Among the entries below, find each line with "года" and show it.

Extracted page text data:
----

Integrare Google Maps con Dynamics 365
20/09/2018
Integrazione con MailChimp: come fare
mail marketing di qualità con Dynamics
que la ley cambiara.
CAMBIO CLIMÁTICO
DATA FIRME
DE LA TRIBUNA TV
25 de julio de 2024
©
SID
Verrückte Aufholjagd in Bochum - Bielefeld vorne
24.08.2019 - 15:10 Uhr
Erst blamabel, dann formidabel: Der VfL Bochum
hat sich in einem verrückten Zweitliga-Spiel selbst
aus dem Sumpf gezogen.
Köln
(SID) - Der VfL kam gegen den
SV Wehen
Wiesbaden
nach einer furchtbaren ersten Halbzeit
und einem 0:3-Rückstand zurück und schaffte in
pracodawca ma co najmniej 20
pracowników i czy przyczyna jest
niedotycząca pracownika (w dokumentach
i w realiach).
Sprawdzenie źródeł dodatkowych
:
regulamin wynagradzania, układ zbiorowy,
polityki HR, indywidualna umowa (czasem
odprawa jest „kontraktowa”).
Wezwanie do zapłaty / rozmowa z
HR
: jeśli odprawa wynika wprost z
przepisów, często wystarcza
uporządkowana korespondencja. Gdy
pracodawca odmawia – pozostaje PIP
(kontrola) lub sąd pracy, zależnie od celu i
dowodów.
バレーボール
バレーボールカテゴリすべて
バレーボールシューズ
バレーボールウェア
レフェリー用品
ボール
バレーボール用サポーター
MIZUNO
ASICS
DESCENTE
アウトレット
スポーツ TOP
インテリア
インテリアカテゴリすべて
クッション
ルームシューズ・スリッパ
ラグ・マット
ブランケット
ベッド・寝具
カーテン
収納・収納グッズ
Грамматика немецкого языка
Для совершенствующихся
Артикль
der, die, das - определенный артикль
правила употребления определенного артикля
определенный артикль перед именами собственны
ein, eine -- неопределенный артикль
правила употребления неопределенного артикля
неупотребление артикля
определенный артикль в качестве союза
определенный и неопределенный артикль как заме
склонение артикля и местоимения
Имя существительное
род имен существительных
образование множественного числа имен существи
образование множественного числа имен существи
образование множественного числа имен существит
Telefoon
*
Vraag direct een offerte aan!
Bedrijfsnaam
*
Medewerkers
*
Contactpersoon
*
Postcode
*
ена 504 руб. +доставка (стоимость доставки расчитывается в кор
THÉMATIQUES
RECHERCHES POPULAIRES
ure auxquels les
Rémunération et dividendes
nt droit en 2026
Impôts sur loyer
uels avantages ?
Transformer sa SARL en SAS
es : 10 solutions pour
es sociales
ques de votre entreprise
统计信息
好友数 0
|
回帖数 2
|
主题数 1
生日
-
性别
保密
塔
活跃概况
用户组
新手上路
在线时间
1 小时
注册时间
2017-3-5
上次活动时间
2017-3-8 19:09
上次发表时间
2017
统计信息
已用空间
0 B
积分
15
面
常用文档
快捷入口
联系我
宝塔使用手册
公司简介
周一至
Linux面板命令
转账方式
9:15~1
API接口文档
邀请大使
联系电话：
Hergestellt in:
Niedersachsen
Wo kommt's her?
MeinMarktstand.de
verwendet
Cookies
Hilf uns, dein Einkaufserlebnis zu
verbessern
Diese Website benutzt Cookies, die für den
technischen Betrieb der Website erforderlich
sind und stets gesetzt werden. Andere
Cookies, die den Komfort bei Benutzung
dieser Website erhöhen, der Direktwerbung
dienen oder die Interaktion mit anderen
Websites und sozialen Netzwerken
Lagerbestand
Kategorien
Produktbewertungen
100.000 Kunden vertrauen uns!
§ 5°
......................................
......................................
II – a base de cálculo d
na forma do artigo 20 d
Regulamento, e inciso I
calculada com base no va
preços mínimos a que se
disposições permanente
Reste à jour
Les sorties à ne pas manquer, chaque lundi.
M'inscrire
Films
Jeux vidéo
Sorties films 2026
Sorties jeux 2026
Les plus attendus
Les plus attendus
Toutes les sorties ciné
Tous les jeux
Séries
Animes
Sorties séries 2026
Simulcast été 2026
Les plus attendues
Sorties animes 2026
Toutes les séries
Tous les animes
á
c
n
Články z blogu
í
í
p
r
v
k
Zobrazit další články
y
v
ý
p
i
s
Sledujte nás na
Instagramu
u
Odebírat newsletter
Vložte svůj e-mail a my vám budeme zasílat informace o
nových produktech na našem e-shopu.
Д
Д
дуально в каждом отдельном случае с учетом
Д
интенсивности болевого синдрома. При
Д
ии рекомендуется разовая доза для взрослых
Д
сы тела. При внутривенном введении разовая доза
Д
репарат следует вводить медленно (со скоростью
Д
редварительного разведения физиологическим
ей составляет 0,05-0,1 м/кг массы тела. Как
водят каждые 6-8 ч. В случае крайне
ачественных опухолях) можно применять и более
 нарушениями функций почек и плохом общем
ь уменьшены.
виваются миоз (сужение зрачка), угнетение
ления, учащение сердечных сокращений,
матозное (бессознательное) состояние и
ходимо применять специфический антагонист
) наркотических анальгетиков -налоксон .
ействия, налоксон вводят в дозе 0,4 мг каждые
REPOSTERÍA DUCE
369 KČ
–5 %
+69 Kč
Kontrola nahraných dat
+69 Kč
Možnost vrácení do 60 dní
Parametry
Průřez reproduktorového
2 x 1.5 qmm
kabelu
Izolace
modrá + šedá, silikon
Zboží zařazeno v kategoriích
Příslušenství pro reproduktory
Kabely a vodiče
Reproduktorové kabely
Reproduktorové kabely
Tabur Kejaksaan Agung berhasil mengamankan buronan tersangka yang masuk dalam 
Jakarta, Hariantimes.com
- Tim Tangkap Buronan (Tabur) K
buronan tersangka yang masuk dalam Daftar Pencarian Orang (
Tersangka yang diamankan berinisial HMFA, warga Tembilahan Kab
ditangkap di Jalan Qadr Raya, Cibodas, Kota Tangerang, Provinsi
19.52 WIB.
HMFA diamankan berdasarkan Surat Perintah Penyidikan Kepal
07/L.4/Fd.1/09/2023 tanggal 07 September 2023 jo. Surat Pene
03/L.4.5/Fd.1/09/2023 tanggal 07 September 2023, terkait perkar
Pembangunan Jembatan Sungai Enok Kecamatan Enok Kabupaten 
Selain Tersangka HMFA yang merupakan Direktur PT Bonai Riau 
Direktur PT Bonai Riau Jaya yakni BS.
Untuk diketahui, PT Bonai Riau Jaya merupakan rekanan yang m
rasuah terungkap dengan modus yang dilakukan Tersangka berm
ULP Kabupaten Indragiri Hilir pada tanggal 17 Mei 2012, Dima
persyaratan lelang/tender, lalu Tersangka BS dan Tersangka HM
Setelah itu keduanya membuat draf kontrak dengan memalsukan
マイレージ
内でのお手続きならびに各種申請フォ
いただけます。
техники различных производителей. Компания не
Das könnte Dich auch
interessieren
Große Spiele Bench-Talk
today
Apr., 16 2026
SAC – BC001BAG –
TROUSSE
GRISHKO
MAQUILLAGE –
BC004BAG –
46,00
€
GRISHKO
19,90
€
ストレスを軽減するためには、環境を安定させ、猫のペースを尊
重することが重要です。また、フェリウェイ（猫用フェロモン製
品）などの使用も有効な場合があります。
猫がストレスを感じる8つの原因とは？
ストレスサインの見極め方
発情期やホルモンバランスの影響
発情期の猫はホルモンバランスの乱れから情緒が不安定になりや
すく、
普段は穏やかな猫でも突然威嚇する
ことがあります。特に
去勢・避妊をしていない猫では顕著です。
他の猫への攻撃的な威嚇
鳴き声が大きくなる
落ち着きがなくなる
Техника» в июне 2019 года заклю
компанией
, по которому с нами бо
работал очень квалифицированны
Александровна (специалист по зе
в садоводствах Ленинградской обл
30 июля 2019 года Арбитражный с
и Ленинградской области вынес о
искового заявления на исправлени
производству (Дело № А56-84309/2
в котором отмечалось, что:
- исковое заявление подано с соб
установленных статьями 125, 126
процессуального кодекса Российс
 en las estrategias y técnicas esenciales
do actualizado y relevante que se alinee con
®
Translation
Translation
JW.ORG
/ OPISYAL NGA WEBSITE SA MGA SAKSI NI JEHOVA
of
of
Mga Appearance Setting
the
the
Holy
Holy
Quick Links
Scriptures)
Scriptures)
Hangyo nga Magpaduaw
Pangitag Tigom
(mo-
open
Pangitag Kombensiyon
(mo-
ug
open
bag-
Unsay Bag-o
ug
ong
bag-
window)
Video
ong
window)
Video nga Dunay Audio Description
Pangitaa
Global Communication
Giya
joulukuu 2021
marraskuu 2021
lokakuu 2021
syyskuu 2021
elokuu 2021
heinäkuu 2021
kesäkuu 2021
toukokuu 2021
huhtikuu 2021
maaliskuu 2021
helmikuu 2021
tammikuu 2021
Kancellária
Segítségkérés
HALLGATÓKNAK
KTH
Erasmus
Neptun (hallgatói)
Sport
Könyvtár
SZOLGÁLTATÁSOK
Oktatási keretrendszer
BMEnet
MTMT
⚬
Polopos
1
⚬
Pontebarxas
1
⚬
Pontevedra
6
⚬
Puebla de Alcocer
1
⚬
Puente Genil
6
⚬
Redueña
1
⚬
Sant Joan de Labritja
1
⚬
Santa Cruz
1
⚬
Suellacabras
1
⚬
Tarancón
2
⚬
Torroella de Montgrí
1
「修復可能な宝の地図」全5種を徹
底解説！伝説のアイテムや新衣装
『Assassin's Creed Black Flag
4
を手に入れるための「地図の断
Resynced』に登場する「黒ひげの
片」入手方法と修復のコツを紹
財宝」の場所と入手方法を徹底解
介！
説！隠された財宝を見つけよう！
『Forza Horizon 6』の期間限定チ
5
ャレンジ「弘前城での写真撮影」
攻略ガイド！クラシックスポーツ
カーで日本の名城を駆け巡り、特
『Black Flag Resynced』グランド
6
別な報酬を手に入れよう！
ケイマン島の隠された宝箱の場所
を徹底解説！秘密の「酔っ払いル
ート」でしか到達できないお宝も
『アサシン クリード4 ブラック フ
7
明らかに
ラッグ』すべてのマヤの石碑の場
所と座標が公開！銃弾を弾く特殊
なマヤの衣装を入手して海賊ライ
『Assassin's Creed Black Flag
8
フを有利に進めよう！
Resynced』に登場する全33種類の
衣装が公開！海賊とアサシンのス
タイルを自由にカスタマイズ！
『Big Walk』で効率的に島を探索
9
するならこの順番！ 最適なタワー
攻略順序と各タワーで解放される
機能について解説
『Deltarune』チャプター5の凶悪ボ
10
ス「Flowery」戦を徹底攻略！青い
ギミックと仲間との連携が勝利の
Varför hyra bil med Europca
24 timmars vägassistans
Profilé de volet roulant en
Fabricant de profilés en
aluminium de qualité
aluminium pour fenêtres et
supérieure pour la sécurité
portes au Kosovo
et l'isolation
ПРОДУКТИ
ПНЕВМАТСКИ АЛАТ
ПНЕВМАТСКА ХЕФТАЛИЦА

----

- Response to the task -
Техника» в июне 2019 года заклю
30 июля 2019 года Арбитражный с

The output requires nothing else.